(Required work):
Give only the number of lines in these records that contain the word "Maxxis".

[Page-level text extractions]
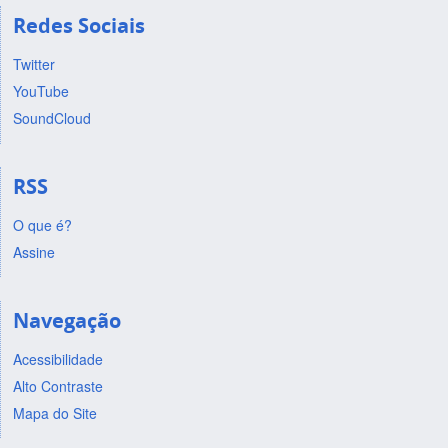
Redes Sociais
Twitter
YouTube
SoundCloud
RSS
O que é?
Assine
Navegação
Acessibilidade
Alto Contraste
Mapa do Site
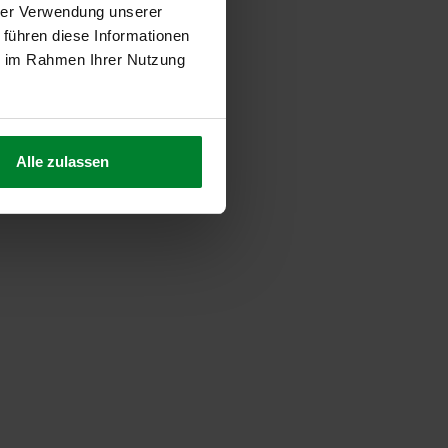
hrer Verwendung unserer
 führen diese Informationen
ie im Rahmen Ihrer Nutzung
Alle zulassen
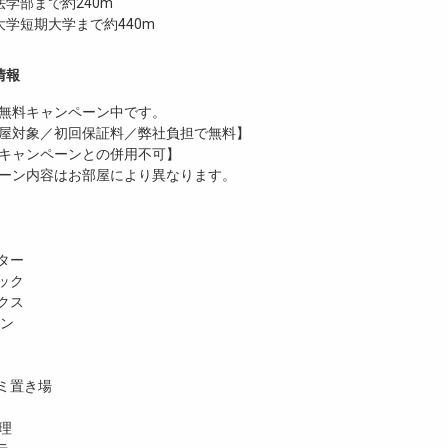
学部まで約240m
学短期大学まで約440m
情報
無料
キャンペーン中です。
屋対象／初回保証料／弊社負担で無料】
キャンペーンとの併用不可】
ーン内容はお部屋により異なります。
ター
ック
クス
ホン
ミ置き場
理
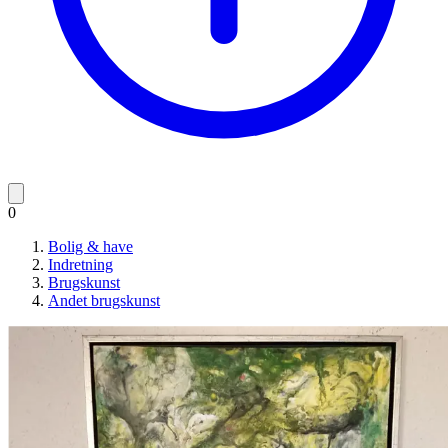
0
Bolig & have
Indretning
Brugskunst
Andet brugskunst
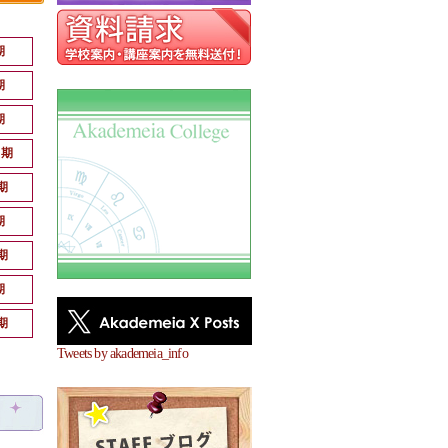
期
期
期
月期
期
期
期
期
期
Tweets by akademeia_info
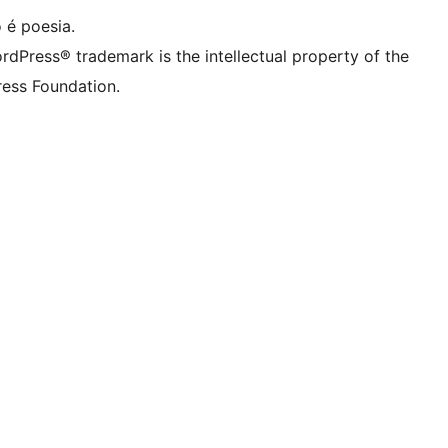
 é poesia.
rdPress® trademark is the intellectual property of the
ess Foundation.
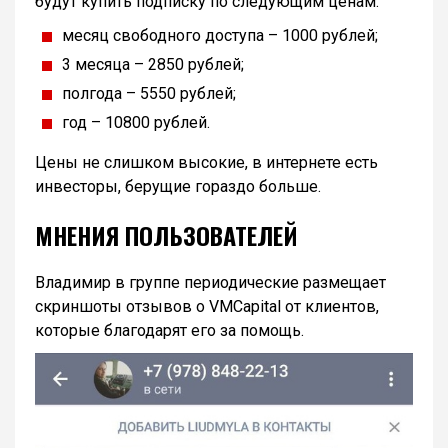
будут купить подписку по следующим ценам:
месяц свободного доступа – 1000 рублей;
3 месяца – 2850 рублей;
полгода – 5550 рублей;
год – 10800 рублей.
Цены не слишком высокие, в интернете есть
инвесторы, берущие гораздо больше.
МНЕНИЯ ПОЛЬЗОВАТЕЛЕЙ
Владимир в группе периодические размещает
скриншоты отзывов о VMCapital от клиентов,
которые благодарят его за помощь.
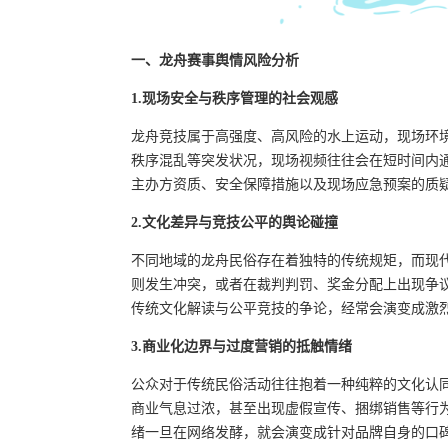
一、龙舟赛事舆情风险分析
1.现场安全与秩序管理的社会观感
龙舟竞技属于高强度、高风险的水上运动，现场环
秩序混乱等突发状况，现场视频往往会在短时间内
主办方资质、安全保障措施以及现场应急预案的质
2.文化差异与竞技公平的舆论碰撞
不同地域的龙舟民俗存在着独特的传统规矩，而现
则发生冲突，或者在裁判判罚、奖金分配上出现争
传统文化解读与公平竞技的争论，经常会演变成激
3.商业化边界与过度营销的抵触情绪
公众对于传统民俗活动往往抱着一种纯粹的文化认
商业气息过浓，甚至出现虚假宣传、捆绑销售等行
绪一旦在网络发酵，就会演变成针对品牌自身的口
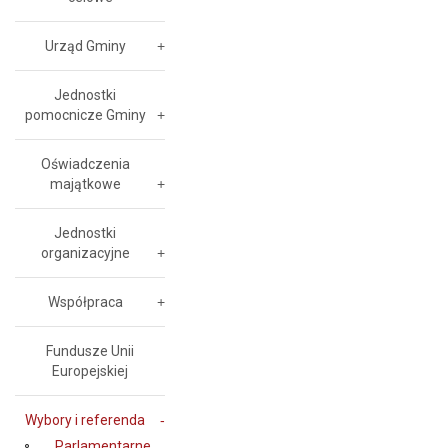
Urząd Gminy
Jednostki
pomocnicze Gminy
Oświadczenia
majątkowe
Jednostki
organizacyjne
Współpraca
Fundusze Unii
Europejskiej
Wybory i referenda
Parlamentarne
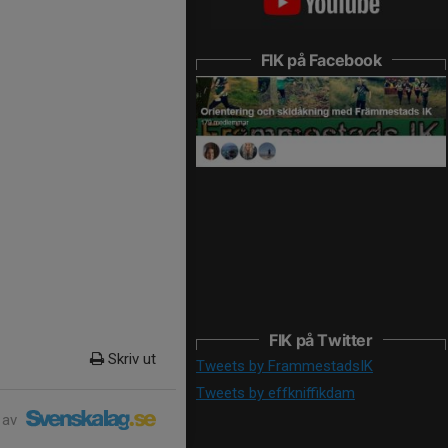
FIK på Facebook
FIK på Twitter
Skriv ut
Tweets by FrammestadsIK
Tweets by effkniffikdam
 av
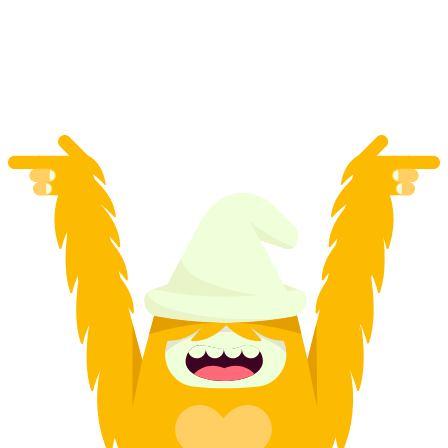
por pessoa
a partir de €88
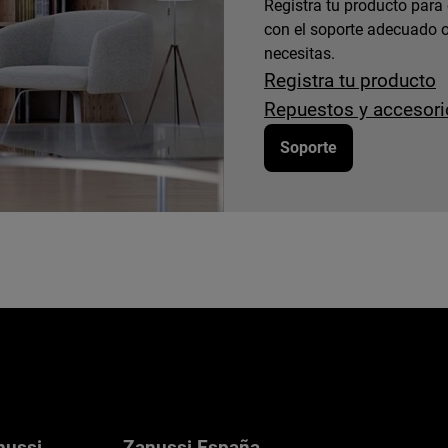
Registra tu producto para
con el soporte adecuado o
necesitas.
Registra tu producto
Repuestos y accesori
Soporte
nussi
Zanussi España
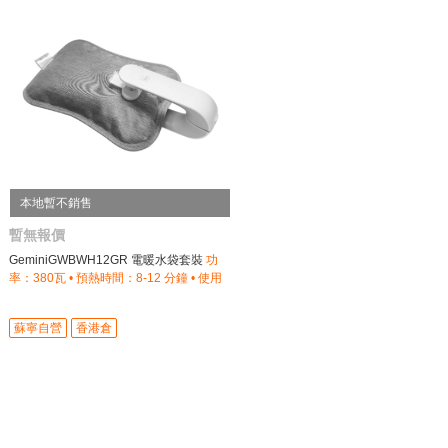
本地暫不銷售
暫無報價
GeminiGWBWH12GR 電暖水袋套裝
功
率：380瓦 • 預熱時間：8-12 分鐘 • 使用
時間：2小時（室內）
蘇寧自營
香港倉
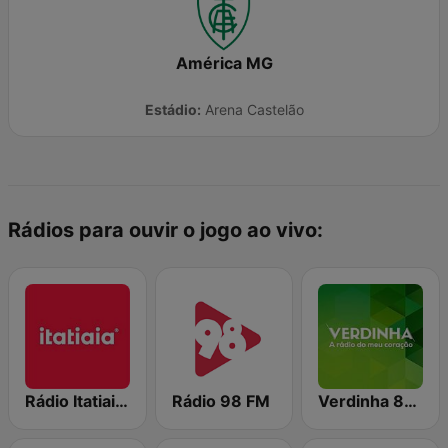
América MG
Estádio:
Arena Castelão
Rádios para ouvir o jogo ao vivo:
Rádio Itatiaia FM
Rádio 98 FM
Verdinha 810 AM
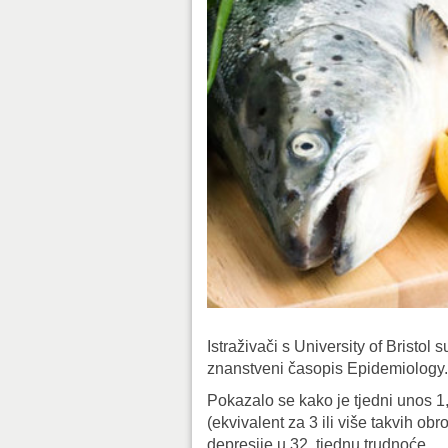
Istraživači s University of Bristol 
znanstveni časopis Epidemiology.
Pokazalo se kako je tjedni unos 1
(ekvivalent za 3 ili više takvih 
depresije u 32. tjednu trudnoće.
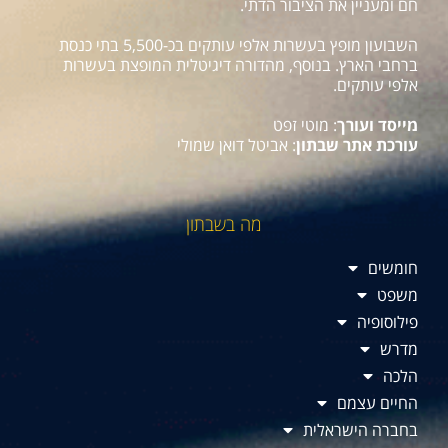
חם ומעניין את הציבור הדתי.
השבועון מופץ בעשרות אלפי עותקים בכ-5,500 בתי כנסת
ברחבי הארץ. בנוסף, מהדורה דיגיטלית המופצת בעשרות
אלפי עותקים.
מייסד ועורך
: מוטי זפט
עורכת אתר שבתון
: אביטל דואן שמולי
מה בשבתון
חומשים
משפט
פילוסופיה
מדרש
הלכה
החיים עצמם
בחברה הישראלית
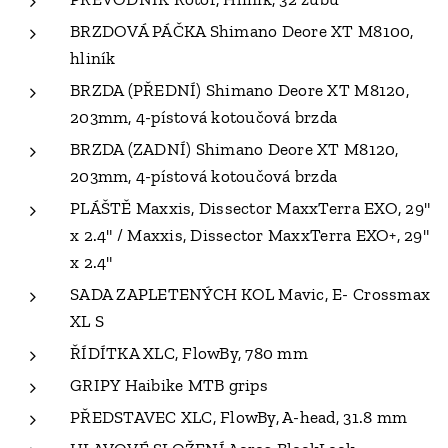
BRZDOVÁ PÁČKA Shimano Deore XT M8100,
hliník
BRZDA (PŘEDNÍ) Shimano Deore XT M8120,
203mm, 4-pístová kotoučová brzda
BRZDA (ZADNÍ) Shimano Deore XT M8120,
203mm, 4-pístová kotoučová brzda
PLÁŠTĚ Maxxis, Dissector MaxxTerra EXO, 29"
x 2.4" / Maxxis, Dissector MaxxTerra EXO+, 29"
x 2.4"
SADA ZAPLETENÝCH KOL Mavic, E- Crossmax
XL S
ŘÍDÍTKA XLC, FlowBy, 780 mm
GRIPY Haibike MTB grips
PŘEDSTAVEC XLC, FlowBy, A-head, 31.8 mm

(Task answer):
2